Second, the testing process

Data preparation:

Group table of tweak _ group:

T_info_group_member group membership table:

Data convention: in the test data, there are 3000 members in each group; each member has 20 groups.

1. The first pressure test

We first carried out a test, using two pressure testing machines to jointly initiate 300 concurrency, continuous stress testing for 2 minutes. (if only one pressure measuring machine is used to initiate 300 concurrency, due to the limited machine port, no new request can be made when the TPS exceeds 5W, and the pressure measuring machine will report an error.)

(1) configuration of database connection pool

C3p0.initialPoolSize=15

C3p0.minPoolSize=15

C3p0.acquireIncrement=10

C3p0.maxPoolSize=32

(2) Database slow check log and database server monitoring index

The top command shows that the CPU utilization rate is more than 91%, and the slow check log has been brushed all the time!

By analyzing the SQL statement in the slow search log and the corresponding database table, it is found that the query statement has "where aversion.. and breadth.. and caching..", but the field of a federated index is "a, c". According to the matching rules of the federated index, this sql cannot use the index, resulting in a slow search. After replacing the index with "a, b, c", the efficiency of a single sql query is doubled.

2. The second pressure test

Use two pressure testing machines to initiate 50 concurrency and continue the pressure test for 2 minutes.

(1) other configurations will not be changed.

(2) Database slow check log and database server monitoring index

After the above adjustment, the slow log check is gone, but the CPU utilization rate is still more than 90%. This is an intolerable data, and if concurrency continues to improve, the database server will soon burst.

Since other interfaces involving sql query have not experienced such a high CPU occupancy rate during stress testing, we have eliminated the problem of database server installation and configuration.

We began to think about the possible cause of the problem:

Parameters such as database connection pooling are defective, resulting in insufficient connection pooling and new connections are being established all the time. The business code logic may be flawed, causing the query statement to consume too much IO or memory resources. The database server CPU needs to occupy so much when the number of concurrency is high. (this is the most helpless and least willing to accept the ending)

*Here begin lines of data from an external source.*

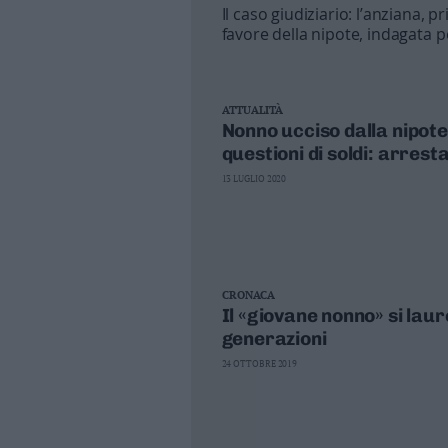
Il caso giudiziario: l’anziana,
Business
favore della nipote, indagata 
Wire
Territori
Trento
ATTUALITÀ
Rovereto
Nonno ucciso dalla nipote
Pergine
questioni di soldi: arrest
Riva
13 LUGLIO 2020
–
Arco
Basso
Sarca
–
CRONACA
Ledro
Il «giovane nonno» si lau
Lavis
generazioni
–
24 OTTOBRE 2019
Rotaliana
Valle
dei
Laghi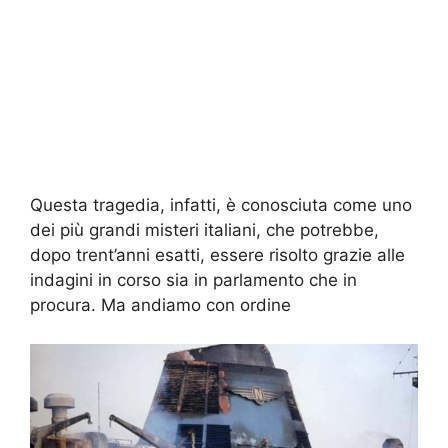
Questa tragedia, infatti, è conosciuta come uno
dei più grandi misteri italiani, che potrebbe,
dopo trent’anni esatti, essere risolto grazie alle
indagini in corso sia in parlamento che in
procura. Ma andiamo con ordine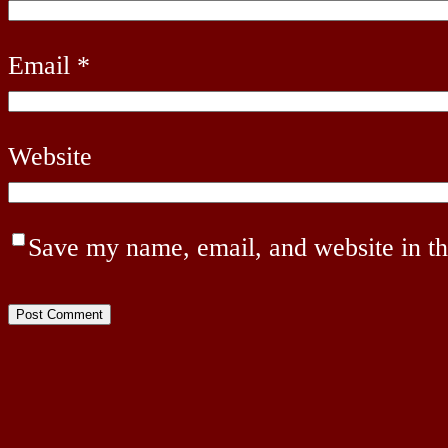
Email
*
Website
Save my name, email, and website in th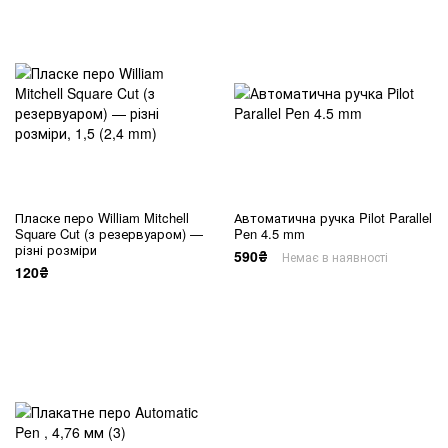
Пласке перо William Mitchell
Автоматична ручка Pilot Parallel
Square Cut (з резервуаром) —
Pen 4.5 mm
різні розміри
590₴
Немає в наявності
120₴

Let's first look at the results of show processlist; and find that many connections are actually idle, which means that the current connection pool is sufficient.

When we try to zoom in on the connection pool, the configuration is changed to:

C3p0.initialPoolSize=20

C3p0.minPoolSize=20

C3p0.acquireIncrement=20

C3p0.maxPoolSize=128

In this configuration, there is no effect on the occupancy of CPU. Then troubleshoot the connection pool configuration.

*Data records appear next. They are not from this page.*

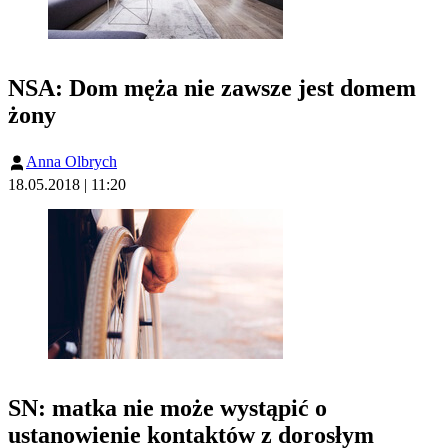
NSA: Dom męża nie zawsze jest domem
żony
Anna Olbrych
18.05.2018 | 11:20
SN: matka nie może wystąpić o
ustanowienie kontaktów z dorosłym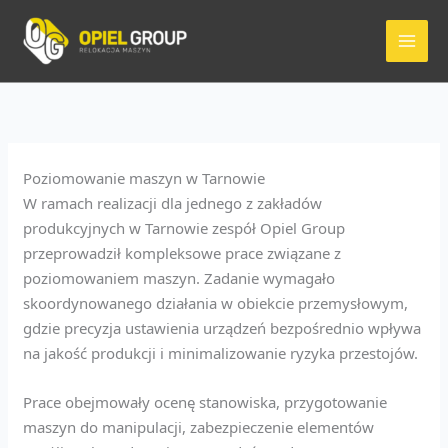
Przejdź
do
treści
Poziomowanie maszyn w Tarnowie
W ramach realizacji dla jednego z zakładów
produkcyjnych w Tarnowie zespół Opiel Group
przeprowadził kompleksowe prace związane z
poziomowaniem maszyn. Zadanie wymagało
skoordynowanego działania w obiekcie przemysłowym,
gdzie precyzja ustawienia urządzeń bezpośrednio wpływa
na jakość produkcji i minimalizowanie ryzyka przestojów.
Prace obejmowały ocenę stanowiska, przygotowanie
maszyn do manipulacji, zabezpieczenie elementów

Is it possible that you need to consume so much CPU under the current concurrency conditions?

We compared another interface that involves SQL queries, which has a TPS of 1100 under 60 concurrency, while the current stress test interface, TPS, is only 600. Then under the condition of the same concurrency, the same query statement complexity and the same amount of query result data, the current stress test interface not only has a low TPS, but also takes up too much CPU, which may not be a database problem. This excludes the assumption that the high concurrency will inevitably lead to more than 90% CPU occupancy.

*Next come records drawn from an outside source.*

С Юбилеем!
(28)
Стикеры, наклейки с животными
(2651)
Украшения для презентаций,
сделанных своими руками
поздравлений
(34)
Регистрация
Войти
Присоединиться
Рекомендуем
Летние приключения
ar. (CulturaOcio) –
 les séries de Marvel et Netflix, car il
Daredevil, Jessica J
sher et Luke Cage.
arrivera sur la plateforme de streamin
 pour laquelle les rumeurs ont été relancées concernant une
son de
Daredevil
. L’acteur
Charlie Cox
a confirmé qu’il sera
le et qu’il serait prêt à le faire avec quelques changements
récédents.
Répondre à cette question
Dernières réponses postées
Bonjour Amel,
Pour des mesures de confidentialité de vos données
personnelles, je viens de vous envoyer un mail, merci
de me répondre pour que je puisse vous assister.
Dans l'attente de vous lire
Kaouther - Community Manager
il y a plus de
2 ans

We continue to look at the monitoring metrics of the database server and use Ali's orzdba script to monitor the MySQL server.

The MySQL server metric data of the current stress test API:

Against the metric data of the API:

From the above two comparison diagrams, we can see that the database QPS of the current pressure test interface is as high as 3000. Comparing the data, we can see some problems:

Current interface:

Concurrency: 6050 TPSVOR 600, database CPU:92%, database QPS:3000

Compare with the API:

Concurrent 60th TPSVO1000, database CPU:20%, database QPS:1400

At present, the processing of the pressure test interface is more time-consuming, which may be due to the fact that many database operations are involved in one interface business.

Then the next step is to troubleshoot the database operations in the business code. Do code review!

Core business pseudo code:

/ / query the user's group list

List groupList = groupDao.selectGroups (userId)

For (Dto dto:groupList) {

/ / query the number of users in each group, it will cycle 20 times!

Int userNumber = groupDao.getGroupNumber (dto.getAsIong (groupId))

}

Why is this code so awkward? The first query has already been used to query the group information, but also to use the for loop to traverse 20 times to count the number of users in each group.

In this way, an interface request will operate many database queries and lead to more network and IO operations. Then the problem of excessive CPU occupancy is likely to be caused by this situation.

Our optimization measure is to optimize the query statement corresponding to groupDao.selectGroups (userId), using the subquery to return the user's group list and the number of users in each group, removing the for loop.

3. The third pressure test

Use two pressure testing machines to initiate 50 concurrency and continue the pressure test for 2 minutes.

(1) other configurations will not be changed.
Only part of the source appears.